“Mom, do you have any clothes that are snug?” one of my brood tossed out as she snacked on a slice of pizza the size of Connecticut.
“Snug?” I asked. Could a wispy second grader fully and completely grasp the meaning of a word like snug–as in, “My pants are so fucking ‘snug,’ I’m going to EXPLODE if I so much as entertain the idea of breathing right now!”?
“Yeah. Like stuff that fits you too tight.”
“Yes, Hon. Virtually everything I own.”
“No, that’s not right, Mom. What you’re wearing right now isn’t too tight,” she corrected.
“Okay.” That’s because I’m so pathetic I happen to be wearing your father’s khakis with the waistband rolled over so they won’t fall to my knees in the grocery store–oh, and an enormous t-shirt so no one actually sees the hideous waistband-rollover-dealie. “ALMOST everything.”
“Like your wedding dress?” she offered casually (How could a puny and oh-so-unworldly kid zero in on THE most significant piece of garmentage I own as it relates directly to my hopeless and eternal struggle with weight since the advent of motherhood?! Needless to say, I was stunned and amazed to learn that she possessed such painfully accurate knowledge).
“Yes, like my wedding dress,” I answered through clenched teeth as I peeled the umpteenth carrot at the sink, wondering where this exercise in humiliation could possibly be headed.
“Can we play dress-up with it then?” she asked offhandedly.
“NO. You can’t play dress-up with my wedding dress! That’s…that’s…just not…it’s just not…appropriate,” I stammered and fished for the proper wordage to protect and defend what was rightfully mine–as if I might need it for a third trip down the aisle at some point in the future. Besides, I didn’t want dribbles of pizza to sully its pristine surface. Or the purplish hue of lip gloss they were sure to smear on it (“…because lipstick makes us more be-U-tiful, Mommy, so we can get married”). My dress was perfectly perfect shrouded in plastic, hanging for all eternity behind the rest of my wardrobe-that-was-too-stinking-small-for-me.
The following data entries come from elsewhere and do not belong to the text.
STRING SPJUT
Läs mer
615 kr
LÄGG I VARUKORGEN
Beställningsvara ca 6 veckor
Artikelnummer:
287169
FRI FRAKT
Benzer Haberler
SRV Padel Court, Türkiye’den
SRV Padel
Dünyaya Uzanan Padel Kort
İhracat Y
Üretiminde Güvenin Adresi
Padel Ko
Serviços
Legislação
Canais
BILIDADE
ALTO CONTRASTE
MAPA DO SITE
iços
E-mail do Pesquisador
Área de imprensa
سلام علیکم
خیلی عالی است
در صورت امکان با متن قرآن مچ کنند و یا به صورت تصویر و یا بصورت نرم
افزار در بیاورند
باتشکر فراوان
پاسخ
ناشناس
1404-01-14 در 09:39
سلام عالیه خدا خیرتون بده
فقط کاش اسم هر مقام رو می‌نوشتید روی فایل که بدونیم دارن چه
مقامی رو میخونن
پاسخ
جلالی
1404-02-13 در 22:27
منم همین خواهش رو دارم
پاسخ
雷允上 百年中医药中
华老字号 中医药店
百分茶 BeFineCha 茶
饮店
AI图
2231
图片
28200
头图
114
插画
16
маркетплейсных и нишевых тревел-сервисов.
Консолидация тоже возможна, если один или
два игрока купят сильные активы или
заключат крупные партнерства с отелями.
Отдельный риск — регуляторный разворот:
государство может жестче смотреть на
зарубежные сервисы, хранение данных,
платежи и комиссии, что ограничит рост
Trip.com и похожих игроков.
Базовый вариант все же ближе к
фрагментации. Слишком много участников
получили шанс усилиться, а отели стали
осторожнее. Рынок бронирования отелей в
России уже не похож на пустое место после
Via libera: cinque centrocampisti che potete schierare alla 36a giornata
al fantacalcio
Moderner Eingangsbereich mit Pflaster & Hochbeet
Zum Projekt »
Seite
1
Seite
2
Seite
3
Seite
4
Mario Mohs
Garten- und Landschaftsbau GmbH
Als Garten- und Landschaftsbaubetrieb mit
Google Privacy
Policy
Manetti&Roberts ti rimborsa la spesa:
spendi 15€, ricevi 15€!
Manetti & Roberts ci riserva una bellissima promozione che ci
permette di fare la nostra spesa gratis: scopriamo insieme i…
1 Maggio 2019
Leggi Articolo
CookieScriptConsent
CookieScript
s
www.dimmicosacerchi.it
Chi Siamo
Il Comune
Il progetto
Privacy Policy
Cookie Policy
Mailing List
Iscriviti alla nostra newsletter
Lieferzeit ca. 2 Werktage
For the record: I made two trips down the aisle.
But in two completely different dresses. In two completely different cities. In two completely different decades.
And, of course, I exchanged I-Do’s with two completely different men.
That said, wearing the same dress twice would have been tacky. And no, I couldn’t have poured myself into the first dress for the second wedding anyway. Not on a bet.
Just then, her partner in crime (i.e. the equally wispy twin sister) joined us in the kitchen to listen in.
“Just where did all this snug malarkey come from anyway?” I had to inquire. Did my ass really look that big? SO big that my soon-to-be-eight-year-old daughters felt compelled to address the issue face-to-face?!
“We saw an ad on TV,” Wispy Girl One answered.
“Yeah. It was about how you could fit into all your old clothes again,” Wispy Girl Two added.
“Oh really,” I said, cynicism oozing from my pores.
“Yeah. It only takes like a day, Mom, and then the man said you could fit into your old clothes. Isn’t that cool?!” Wispy Girl Two further explained.
“Very cool, Hon. Very cool. Although I doubt it would work in just one day.”
“Yeah. It might take you a week because you really don’t get how it works, do you Mom?”
Planet Mom: It’s where I live (in my husband’s khakis…but it’s not what you think). Oh, and you can buy Jen Lancaster’s book here, Such a Pretty Fat and Kim Brittingham’s literary gem, Read My Hips here. Perhaps I ought to zip to the bookstore myself with my tactless children in tow–who will undoubtedly mention to the nice saleslady, “Mommy’s clothes are a bit snug, you know. But she’s working on it.”